Copyright (c) 1979, 1980, 1983, 1986, 1988, 1989, 1991, 1992, 1993, 1994
        The Regents of the University of California. All rights reserved.
FreeBSD 5.4-RELEASE-p11 #0: Tue Mar 28 17:18:36 PST 2006
    wilh at hera.xxxxxxxxx.net:/usr/obj/usr/src/sys/CUSTOM-KERNEL
Timecounter "i8254" frequency 1193182 Hz quality 0
CPU: Intel(R) Xeon(TM) CPU 3.20GHz (3200.13-MHz 686-class CPU)

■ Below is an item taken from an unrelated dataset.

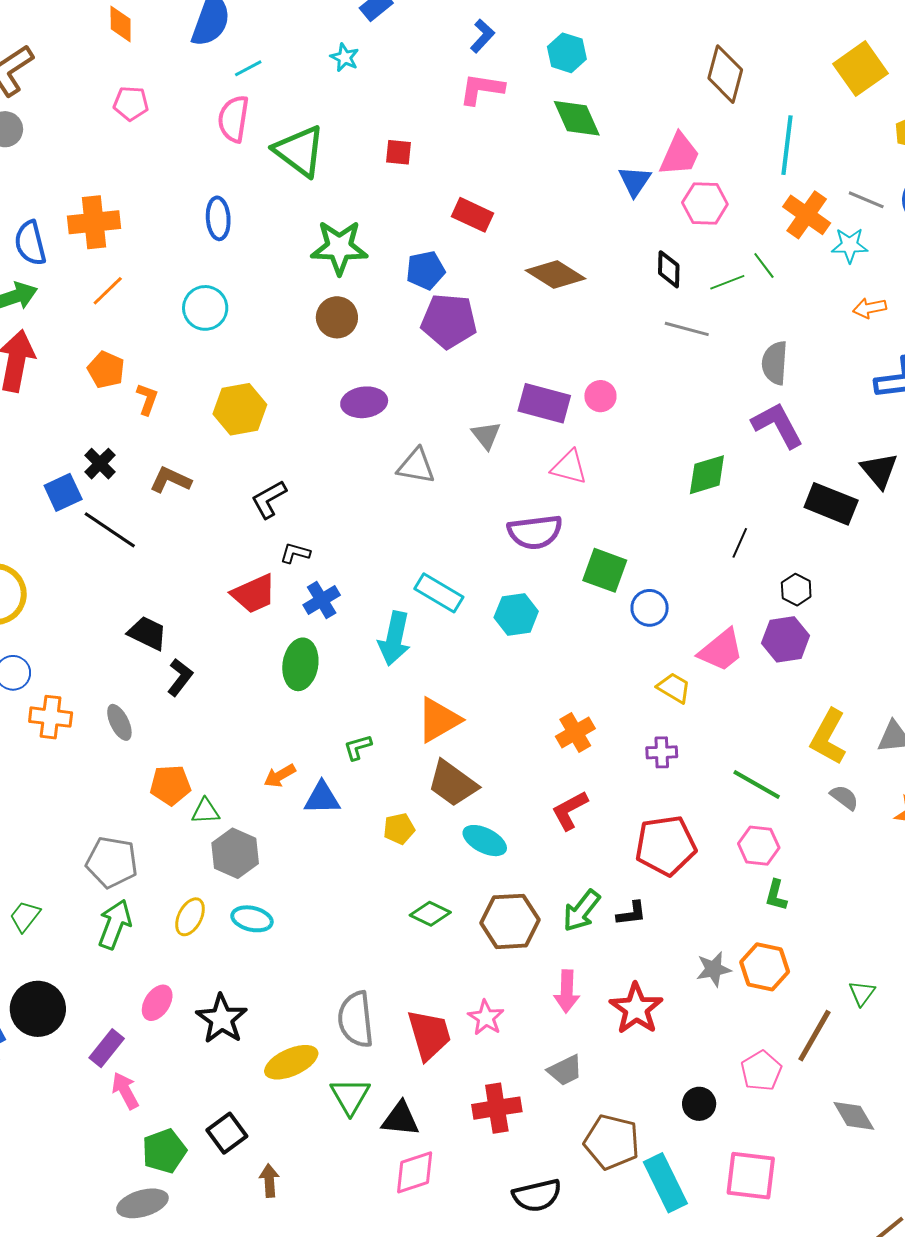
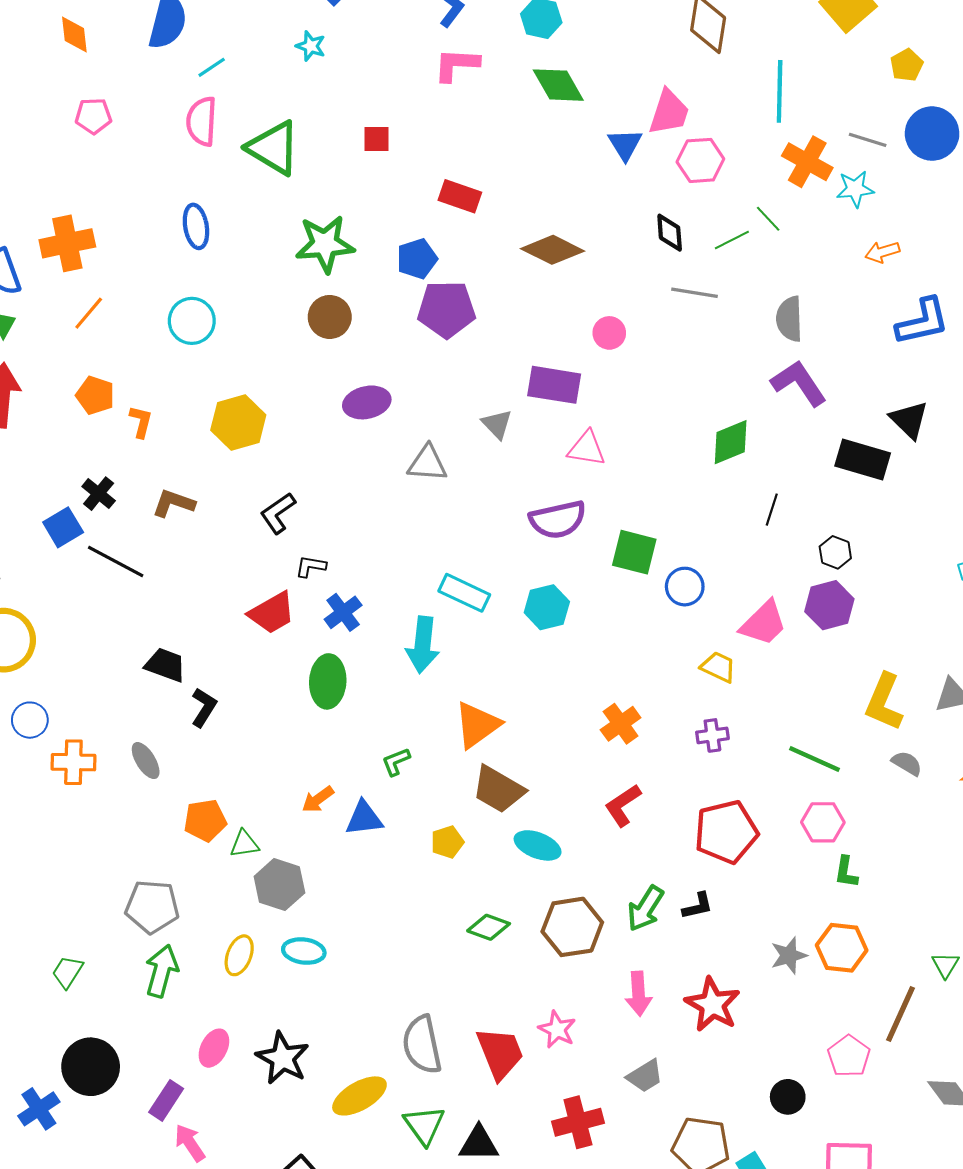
pink circle: (600, 396) -> (609, 333), moved

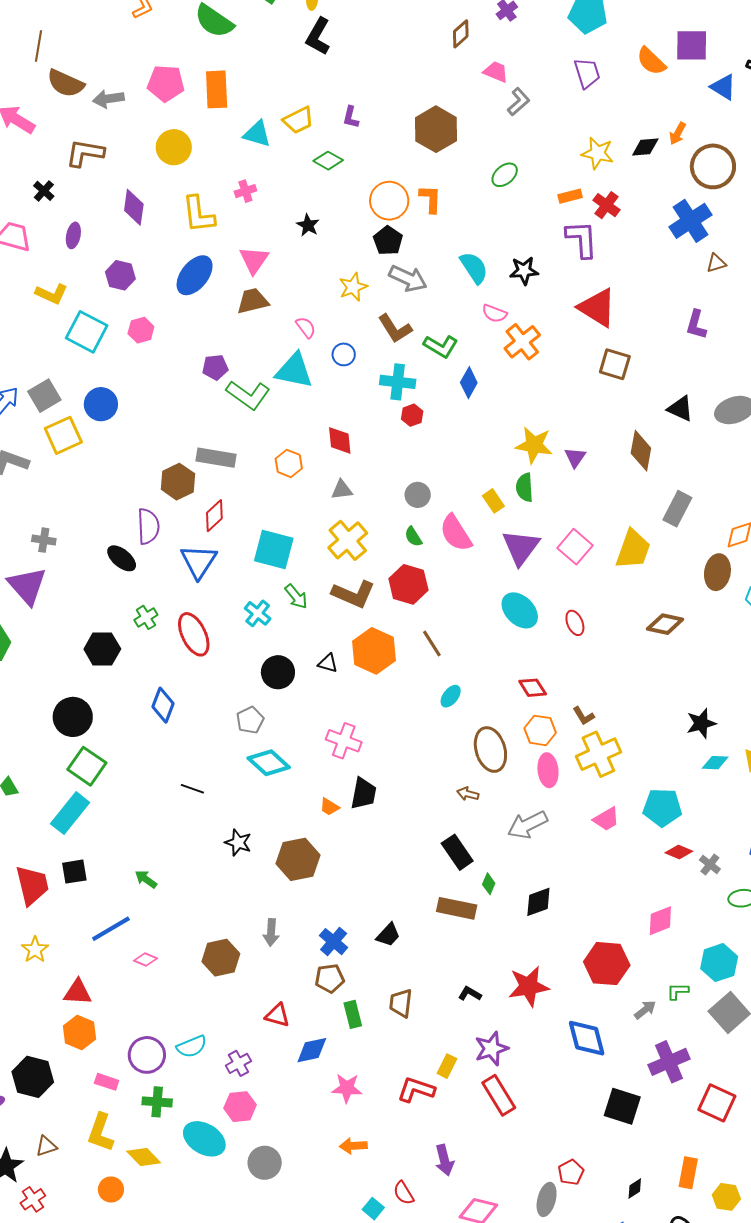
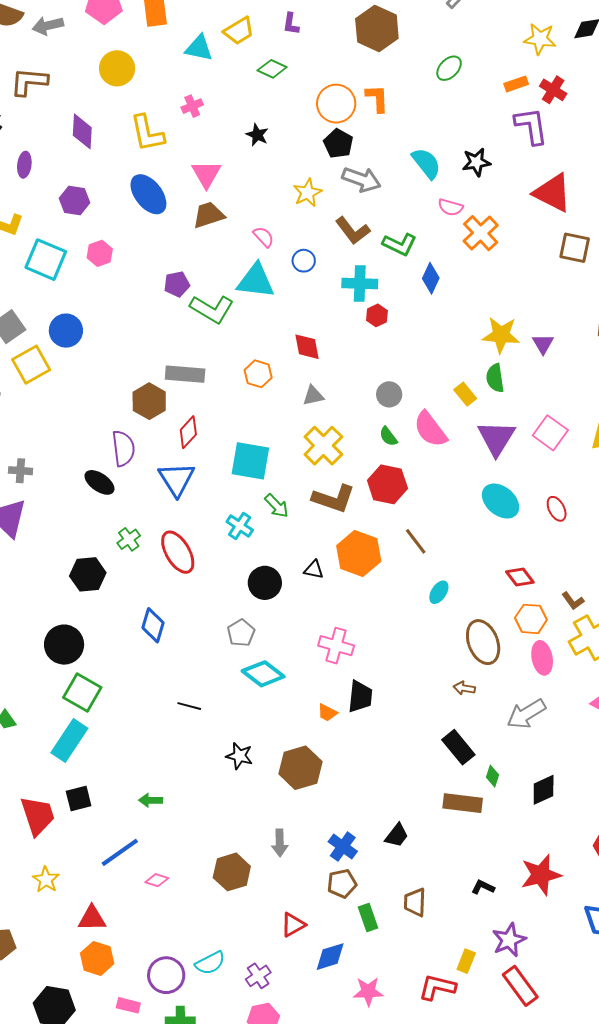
blue ellipse: (195, 275) -> (148, 194), turned -72
green arrow: (146, 879) -> (151, 800), turned -30
red triangle: (277, 1015) -> (293, 925), turned -40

  Origin = "GenuineIntel"  Id = 0xf41  Stepping = 1
  Features=0xbfebfbff<FPU,VME,DE,PSE,TSC,MSR,PAE,MCE,CX8,APIC,SEP,MTRR,PGE,M
CA,CMOV,PAT,PSE36,CLFLUSH,DTS,ACPI,MMX,FXSR,SSE,SSE2,SS,HTT,TM,PB
E>
  Hyperthreading: 2 logical CPUs
real memory  = 2146893824 (2047 MB)
avail memory = 2099638272 (2002 MB)
ACPI APIC Table: <PTLTD          APIC  >
FreeBSD/SMP: Multiprocessor System Detected: 4 CPUs
 cpu0 (BSP): APIC ID:  0
 cpu1 (AP): APIC ID:  1
 cpu2 (AP): APIC ID:  6
 cpu3 (AP): APIC ID:  7
ioapic0 <Version 2.0> irqs 0-23 on motherboard
ioapic1 <Version 2.0> irqs 24-47 on motherboard
ioapic2 <Version 2.0> irqs 48-71 on motherboard
ioapic3 <Version 2.0> irqs 72-95 on motherboard
ioapic4 <Version 2.0> irqs 96-119 on motherboard
npx0: <math processor> on motherboard
npx0: INT 16 interface
acpi0: <PTLTD   RSDT> on motherboard
acpi0: Power Button (fixed)
Timecounter "ACPI-fast" frequency 3579545 Hz quality 1000
acpi_timer0: <24-bit timer at 3.579545MHz> port 0x1008-0x100b on acpi0
cpu0: <ACPI CPU> on acpi0
cpu1: <ACPI CPU> on acpi0
cpu2: <ACPI CPU> on acpi0
cpu3: <ACPI CPU> on acpi0
pcib0: <ACPI Host-PCI bridge> port 0xcf8-0xcff on acpi0
pci0: <ACPI PCI bus> on pcib0
pci0: <unknown> at device 0.1 (no driver attached)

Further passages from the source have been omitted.